_Stored items from a collection_:
———

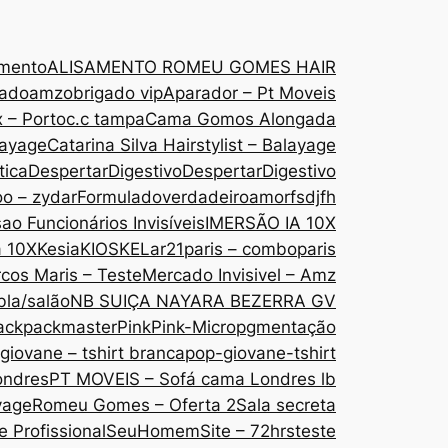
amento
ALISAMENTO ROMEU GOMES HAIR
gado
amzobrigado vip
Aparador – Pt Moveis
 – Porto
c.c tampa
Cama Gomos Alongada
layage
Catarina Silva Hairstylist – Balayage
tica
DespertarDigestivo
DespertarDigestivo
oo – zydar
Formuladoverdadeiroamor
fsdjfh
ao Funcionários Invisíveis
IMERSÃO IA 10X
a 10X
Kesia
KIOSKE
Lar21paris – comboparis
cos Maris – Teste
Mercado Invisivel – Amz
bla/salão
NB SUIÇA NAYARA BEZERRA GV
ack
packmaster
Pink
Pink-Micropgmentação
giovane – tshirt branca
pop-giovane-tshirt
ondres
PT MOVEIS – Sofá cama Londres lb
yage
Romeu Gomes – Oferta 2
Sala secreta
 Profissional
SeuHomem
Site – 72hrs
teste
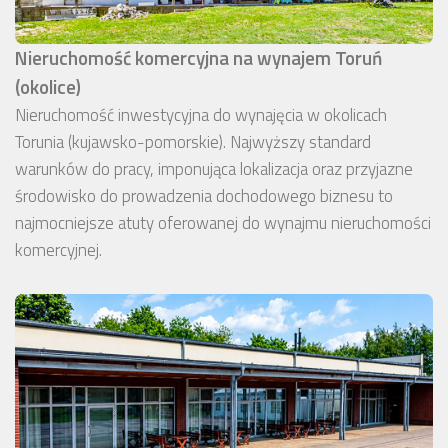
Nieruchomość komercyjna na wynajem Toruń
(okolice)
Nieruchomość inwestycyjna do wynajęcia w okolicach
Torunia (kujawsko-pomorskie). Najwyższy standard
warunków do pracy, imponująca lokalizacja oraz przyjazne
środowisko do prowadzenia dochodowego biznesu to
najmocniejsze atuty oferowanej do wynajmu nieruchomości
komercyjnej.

———

_Exercise prompt_:
Nothing but the lines from the line containing "giovane – tshirt branca" through the end of the data, both ends included, is to be reproduced, exactly as written and without the pictures.

_Your response_:
giovane – tshirt branca
pop-giovane-tshirt
ondres
PT MOVEIS – Sofá cama Londres lb
yage
Romeu Gomes – Oferta 2
Sala secreta
 Profissional
SeuHomem
Site – 72hrs
teste
Nieruchomość komercyjna na wynajem Toruń
(okolice)
Nieruchomość inwestycyjna do wynajęcia w okolicach
Torunia (kujawsko-pomorskie). Najwyższy standard
warunków do pracy, imponująca lokalizacja oraz przyjazne
środowisko do prowadzenia dochodowego biznesu to
najmocniejsze atuty oferowanej do wynajmu nieruchomości
komercyjnej.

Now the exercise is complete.